Referring to the series of oxoacids of chlorine: $\ce{HClO, HClO2, HClO3},$ and $\ce{HClO4}$, tabulated in the Wikipedia article on electronegativity, the article states, in the section near the end titled "Variation of electronegativity with oxidation number":

As the oxidation state of the central chlorine atom increases, more electron density is drawn from the oxygen atoms onto the chlorine, reducing the partial negative charge on the oxygen atoms …” and illustrates it with a table. (NB There is an ambiguity in the use of the word "reducing" which is the opposite of "oxidising", but the intended meaning in terms of increasing or decreasing electron density is clear in the Wiki statement.)

But as I understand it (and as also given by the rules for assigning oxidation numbers), insofar as oxidation state represents the number of electrons that an atom can gain, lose, or share when chemically bonding with an atom of another element, the table is correct, but shouldn’t the textual statement be the converse:

“As the oxidation state of the central chlorine atom increases, more electron density is drawn from the central chlorine atom onto the oxygen atoms, increasing the partial negative charge on the oxygen atoms ...”

I reason it thus And just to be clear, let's go back one step to start with the even simpler case of $\ce{HCl}$, where clearly the oxidation states must be ($\ce{H} = +1, \ce{Cl} = -1$, respectively; total 0):

When we move on to $\ce{HClO}$, then it becomes (+1, +1, -2 respectively) as the single oxygen with stronger electronegativity than chlorine is assigned the oxidation state -2, so that balancing the total means the electronegativity of the central chlorine must change from -1 to +1 (in agreement with the table on the Wiki page, but not with the article’s statement about the direction of change of electron density.

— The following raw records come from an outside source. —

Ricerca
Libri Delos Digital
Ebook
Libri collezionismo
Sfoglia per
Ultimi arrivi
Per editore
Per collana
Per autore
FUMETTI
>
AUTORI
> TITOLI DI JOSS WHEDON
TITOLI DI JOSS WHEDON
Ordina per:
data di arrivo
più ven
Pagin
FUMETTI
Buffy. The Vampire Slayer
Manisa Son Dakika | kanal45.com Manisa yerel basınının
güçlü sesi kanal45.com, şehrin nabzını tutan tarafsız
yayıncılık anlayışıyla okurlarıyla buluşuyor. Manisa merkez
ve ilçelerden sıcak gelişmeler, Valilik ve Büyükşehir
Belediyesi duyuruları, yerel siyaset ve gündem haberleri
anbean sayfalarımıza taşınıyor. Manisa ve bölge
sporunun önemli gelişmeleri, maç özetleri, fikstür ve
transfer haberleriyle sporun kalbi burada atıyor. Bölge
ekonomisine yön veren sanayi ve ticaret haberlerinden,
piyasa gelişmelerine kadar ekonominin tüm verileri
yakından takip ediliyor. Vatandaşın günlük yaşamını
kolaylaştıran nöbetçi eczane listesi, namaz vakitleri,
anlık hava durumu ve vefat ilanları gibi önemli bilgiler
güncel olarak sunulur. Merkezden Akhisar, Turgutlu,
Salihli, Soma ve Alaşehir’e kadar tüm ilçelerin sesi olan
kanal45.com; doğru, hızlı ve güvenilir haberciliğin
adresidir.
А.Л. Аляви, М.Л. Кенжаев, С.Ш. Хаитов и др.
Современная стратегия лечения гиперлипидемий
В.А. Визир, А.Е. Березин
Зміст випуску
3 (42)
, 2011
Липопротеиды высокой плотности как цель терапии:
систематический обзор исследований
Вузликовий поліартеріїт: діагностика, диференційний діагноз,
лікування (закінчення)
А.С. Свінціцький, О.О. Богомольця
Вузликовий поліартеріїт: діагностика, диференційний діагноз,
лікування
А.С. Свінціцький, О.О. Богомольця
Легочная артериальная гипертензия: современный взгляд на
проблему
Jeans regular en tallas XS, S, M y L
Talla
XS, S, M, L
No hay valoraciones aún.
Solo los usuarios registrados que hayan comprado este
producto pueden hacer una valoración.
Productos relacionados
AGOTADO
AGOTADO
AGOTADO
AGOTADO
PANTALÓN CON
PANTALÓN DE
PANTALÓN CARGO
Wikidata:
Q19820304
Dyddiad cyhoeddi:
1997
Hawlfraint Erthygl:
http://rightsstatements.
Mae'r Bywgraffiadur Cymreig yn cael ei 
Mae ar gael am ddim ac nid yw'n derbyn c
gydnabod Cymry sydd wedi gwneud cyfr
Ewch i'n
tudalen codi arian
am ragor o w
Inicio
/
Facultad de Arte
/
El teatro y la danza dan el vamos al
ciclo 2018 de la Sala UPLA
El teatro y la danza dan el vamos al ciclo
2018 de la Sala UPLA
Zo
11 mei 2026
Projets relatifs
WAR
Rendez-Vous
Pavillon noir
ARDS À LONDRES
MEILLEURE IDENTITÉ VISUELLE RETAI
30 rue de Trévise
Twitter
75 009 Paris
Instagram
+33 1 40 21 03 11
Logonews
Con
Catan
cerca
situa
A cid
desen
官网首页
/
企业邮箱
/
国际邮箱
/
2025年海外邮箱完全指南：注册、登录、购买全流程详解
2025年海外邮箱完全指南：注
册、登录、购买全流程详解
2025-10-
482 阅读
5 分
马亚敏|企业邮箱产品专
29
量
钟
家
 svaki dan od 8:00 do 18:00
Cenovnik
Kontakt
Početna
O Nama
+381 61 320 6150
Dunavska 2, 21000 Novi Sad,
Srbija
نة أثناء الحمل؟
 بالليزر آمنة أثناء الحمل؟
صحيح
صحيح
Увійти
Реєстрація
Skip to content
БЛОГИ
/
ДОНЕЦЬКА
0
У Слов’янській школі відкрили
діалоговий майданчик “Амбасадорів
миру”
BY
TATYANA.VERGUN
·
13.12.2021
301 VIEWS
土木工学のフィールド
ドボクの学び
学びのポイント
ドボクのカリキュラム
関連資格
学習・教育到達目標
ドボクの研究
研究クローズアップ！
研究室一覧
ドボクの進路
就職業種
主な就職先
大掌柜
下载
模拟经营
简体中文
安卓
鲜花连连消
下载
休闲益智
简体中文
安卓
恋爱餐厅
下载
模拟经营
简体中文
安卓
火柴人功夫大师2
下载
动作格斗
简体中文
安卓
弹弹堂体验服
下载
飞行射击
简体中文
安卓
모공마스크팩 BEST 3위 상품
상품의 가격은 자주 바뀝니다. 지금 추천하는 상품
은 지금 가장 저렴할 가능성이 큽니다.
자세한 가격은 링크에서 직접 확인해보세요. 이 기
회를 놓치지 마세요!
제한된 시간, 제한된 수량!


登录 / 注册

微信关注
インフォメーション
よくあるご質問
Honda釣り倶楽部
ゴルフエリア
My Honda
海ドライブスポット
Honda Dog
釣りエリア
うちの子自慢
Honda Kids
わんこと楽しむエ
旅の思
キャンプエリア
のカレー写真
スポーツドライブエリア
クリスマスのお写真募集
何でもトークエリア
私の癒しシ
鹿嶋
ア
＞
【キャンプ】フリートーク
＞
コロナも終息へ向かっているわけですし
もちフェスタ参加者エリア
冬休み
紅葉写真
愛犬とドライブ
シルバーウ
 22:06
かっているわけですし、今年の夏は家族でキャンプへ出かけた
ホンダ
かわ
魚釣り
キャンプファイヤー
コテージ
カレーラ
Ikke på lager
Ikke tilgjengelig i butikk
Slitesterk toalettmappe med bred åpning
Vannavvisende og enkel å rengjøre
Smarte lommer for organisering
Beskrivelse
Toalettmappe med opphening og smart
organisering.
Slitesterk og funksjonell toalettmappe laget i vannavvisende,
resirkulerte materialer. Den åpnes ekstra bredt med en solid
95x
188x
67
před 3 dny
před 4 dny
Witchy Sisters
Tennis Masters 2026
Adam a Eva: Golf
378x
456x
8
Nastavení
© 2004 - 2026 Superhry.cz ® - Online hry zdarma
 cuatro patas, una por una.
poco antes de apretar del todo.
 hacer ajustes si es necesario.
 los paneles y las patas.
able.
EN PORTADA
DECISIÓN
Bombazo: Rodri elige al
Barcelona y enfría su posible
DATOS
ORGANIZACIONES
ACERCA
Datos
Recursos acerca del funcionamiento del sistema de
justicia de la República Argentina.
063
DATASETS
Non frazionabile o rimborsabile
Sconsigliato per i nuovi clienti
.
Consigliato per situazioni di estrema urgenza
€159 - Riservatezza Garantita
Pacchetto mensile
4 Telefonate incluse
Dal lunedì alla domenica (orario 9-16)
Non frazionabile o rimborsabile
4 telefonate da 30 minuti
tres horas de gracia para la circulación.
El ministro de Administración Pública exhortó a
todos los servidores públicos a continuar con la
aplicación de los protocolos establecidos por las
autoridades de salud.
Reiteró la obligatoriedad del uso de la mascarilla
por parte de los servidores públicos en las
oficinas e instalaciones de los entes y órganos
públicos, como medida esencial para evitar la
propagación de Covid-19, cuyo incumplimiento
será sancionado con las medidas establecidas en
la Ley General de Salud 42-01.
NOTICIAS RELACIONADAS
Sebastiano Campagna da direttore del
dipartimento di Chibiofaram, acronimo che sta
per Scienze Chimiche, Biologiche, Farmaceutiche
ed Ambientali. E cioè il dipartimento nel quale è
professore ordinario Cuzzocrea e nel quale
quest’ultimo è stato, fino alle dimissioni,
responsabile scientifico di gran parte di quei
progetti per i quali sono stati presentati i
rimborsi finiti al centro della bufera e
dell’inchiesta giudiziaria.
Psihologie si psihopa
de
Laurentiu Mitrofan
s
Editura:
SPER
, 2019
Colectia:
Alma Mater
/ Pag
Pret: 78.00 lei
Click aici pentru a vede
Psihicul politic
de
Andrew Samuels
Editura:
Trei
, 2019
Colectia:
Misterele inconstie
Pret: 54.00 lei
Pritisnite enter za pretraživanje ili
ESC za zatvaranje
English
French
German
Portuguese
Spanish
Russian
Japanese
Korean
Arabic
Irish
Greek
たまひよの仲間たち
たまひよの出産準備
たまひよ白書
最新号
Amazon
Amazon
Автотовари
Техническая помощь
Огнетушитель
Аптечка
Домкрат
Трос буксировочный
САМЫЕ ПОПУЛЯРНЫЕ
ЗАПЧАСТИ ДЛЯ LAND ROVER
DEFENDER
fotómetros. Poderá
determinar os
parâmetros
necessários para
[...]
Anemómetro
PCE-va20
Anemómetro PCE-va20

And as we move along the series to $\ce{HClO4}$, the central chlorine is having more and more electron density sucked off it by the four more electronegative oxygen atoms, resulting in the final oxidation states (+1, +7, -8), in agreement with the table in the above-cited Wiki article, but not with the article's textual explanation.

So I conclude that the text statement in the Wiki article is currently wrong (and if so I will amend the Wikipedia article) - or else I'm wrong, and would appreciate someone pointing out my own error…?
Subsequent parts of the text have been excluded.